The Embedded Muse 355

Go here to sign up for The Embedded Muse.

The Embedded Muse
Issue Number 355, August 6, 2018
Copyright 2018 The Ganssle Group

Editor: Jack Ganssle, jack@ganssle.com

Jack Ganssle, Editor of The Embedded Muse

You may redistribute this newsletter for non-commercial purposes. For commercial use contact jack@ganssle.com. To subscribe or unsubscribe go here or drop Jack an email.

Contents

Editor's Notes
Quotes and Thoughts
Tools and Tips
Freebies and Discounts
On Operator Precedence
Firmware Process Improvement
Asynchronous Sampling
Jobs!
Joke for the Week
Advertise with us
About The Embedded Muse

Editor's Notes

Due to popular demand and an insatiable urge to write, I've started a blog. Latest entry: USB v. Bench Scopes.

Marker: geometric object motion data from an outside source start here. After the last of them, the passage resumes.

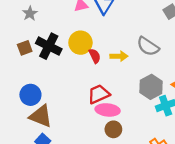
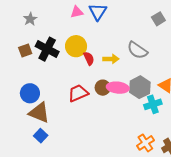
red trapezoid: (99, 94) -> (78, 93), moved
pink ellipse: (108, 110) -> (118, 88), moved
brown circle: (113, 129) -> (103, 88), moved

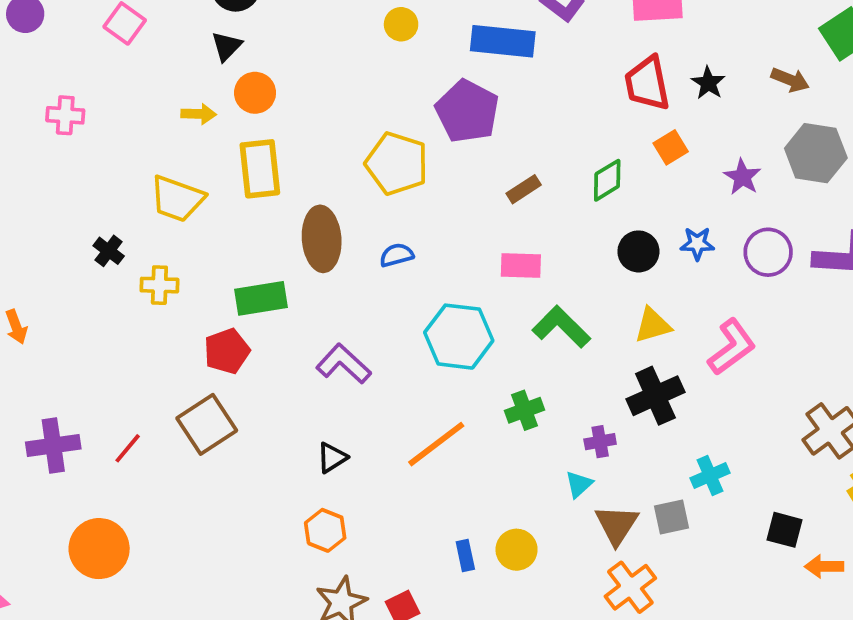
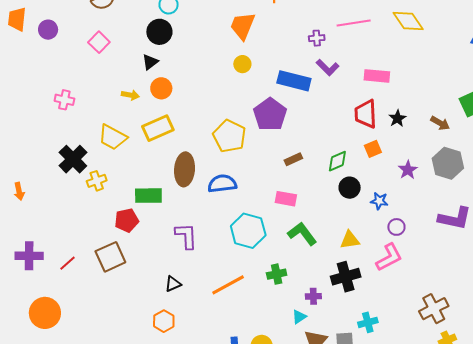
pink cross: (65, 115) -> (64, 100), moved
yellow rectangle: (260, 169) -> (158, 128), turned 64
black cross: (109, 251) -> (73, 159), size x1.8
black circle: (638, 251) -> (350, 188), moved
purple circle: (768, 252) -> (396, 227), moved, size x0.7
blue semicircle: (397, 255) -> (222, 184), size x1.6
yellow cross: (159, 285) -> (97, 181), turned -30
purple L-shape: (344, 364) -> (186, 236), turned 36

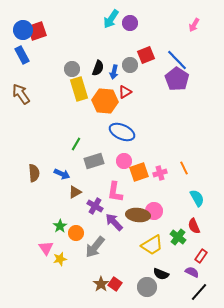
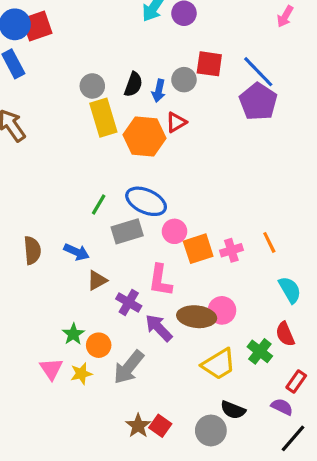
red square: (146, 55) -> (209, 64), turned 30
blue ellipse: (122, 132) -> (146, 201), moved
yellow star: (60, 259) -> (81, 374), moved

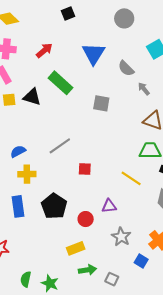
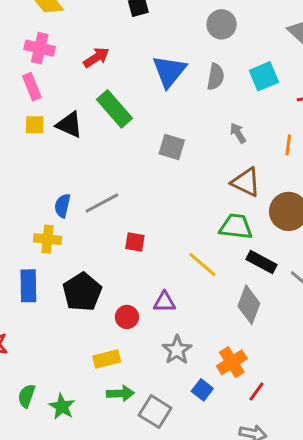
gray semicircle: (126, 68) -> (216, 77), moved, turned -132
blue semicircle: (18, 151) -> (62, 206), moved, turned -56
gray square: (112, 279) -> (155, 412), size x1.5

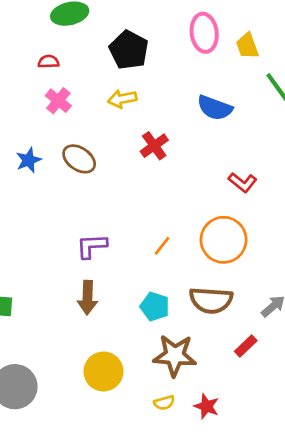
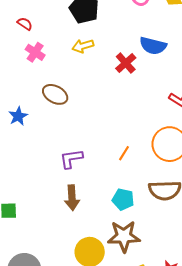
red semicircle: (48, 62) -> (25, 24), turned 42
red cross: (154, 146) -> (126, 63), moved
blue star: (29, 160) -> (18, 116), moved
brown star: (175, 355) -> (124, 236), moved

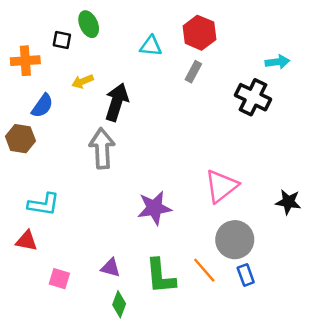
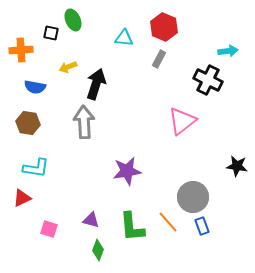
blue semicircle: (42, 106) -> (35, 87), turned 65
brown hexagon: (20, 139) -> (28, 123), moved
pink triangle: (221, 186) -> (182, 121), moved
red triangle: (27, 241) -> (22, 198), turned -36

This Fall we'll be doing a Better Firmware Faster seminar in Boston and one in Seattle - more info soon. I'm also getting interest in presenting it in Australia (maybe Melbourne) and New Zealand. To gauge interest in it, please email me if that's something you'd like to attend. Marybeth recently told me that we've done 400 of these seminars for companies at their locations and 48 public versions over the last two decades. Go here for information about bringing it to your company.

Quotes and Thoughts

"Complex systems usually come to grief, when they do, not because they fail to accomplish their nominal purpose. Complex systems typically fail because of the unintended consequences of their design." - Michael Griffin

Tools and Tips

Please submit clever ideas or thoughts about tools, techniques and resources you love or hate. Here are the tool reviews submitted in the past.

Responding to a link to an article about dealing with capacitance when using I²C, Nash Reilly wrote:

Series terminations are still important in I²C devices. I've seen a wave of newer devices with fast open-drain drivers; when these drivers drive low, some significant undershoots can occur, especially on longer traces.

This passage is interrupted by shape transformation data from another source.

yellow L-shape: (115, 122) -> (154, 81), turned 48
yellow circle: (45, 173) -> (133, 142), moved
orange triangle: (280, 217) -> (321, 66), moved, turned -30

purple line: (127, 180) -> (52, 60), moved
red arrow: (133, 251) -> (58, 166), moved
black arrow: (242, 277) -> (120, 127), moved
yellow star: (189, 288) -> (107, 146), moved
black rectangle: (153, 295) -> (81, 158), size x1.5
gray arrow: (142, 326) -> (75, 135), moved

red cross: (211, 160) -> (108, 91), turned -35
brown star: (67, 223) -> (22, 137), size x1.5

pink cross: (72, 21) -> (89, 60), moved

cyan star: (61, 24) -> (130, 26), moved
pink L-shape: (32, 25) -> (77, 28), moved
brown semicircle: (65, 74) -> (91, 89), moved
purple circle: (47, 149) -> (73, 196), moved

I have definitely gotten complacent about I²C as it's generally a lot slower than many other interconnect protocols. There are still high speed transitions in I²C - design accordingly!

I was going over some code recently and found a password stored in malloc-ed memory. That was quickly freed, so the password was deleted. But, of course, it wasn't. The password was still in the heap, potentially visible if those locations were ever returned to fulfill an allocation request. The code's author should have scrubbed those locations first, and then freed the memory.

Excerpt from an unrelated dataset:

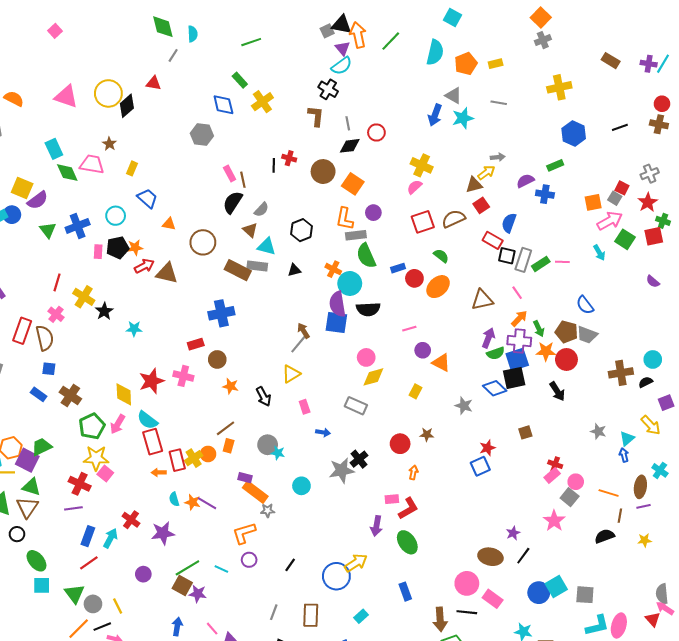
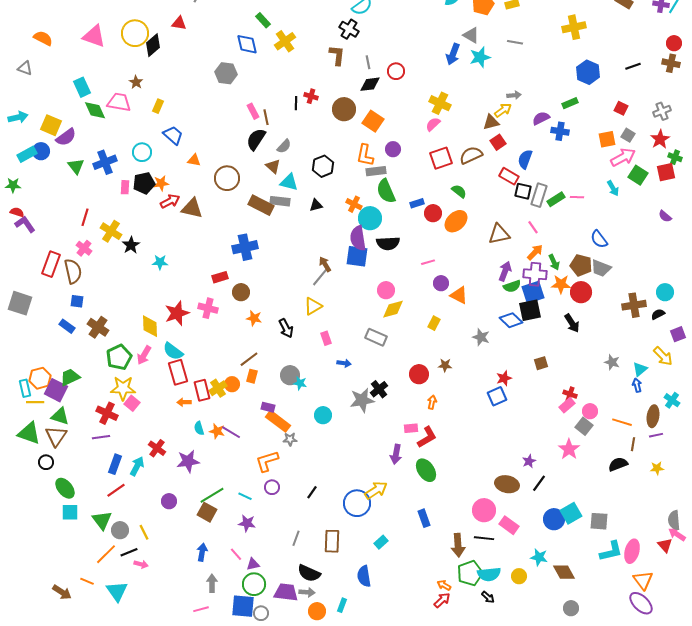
red square: (622, 188) -> (621, 108), moved
purple star: (198, 594) -> (247, 523), moved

Jean Labrosse has a worthwhile article about measuring execution time on Arm MCUs.

Freebies and Discounts

David Flagg won the Siglent 2 channel scope in last month's contest.

This month we're giving away a $369 EE101 Insight-Pro embedded system debugger and analyzer. The company sent me one but I'm not going to have time to review it. It's a combination oscilloscope, logic analyzer, protocol decoder and more.

EE101 giveaway

The contest closes at the end of August, 2018.

Enter via this link.

On Operator Precedence

Michael Pollan's advice about eating is concise: "Eat food. Not too much. Mostly plants."

In a similar vein, I'd suggest about C code: "Use parenthesis. More than you'd think. Clarify expressions."

In an experiment, Derek Jones found that developers are often confused about precedence rules. He tested a number of developers about these rules, and found that regardless of experience, we score poorly. The following graph shows the percentage of incorrect answers to precedence questions versus years of experience:

Frankly, why would I want to clutter my mind with what in some cases are quite arcane rules, like & is higher than ^?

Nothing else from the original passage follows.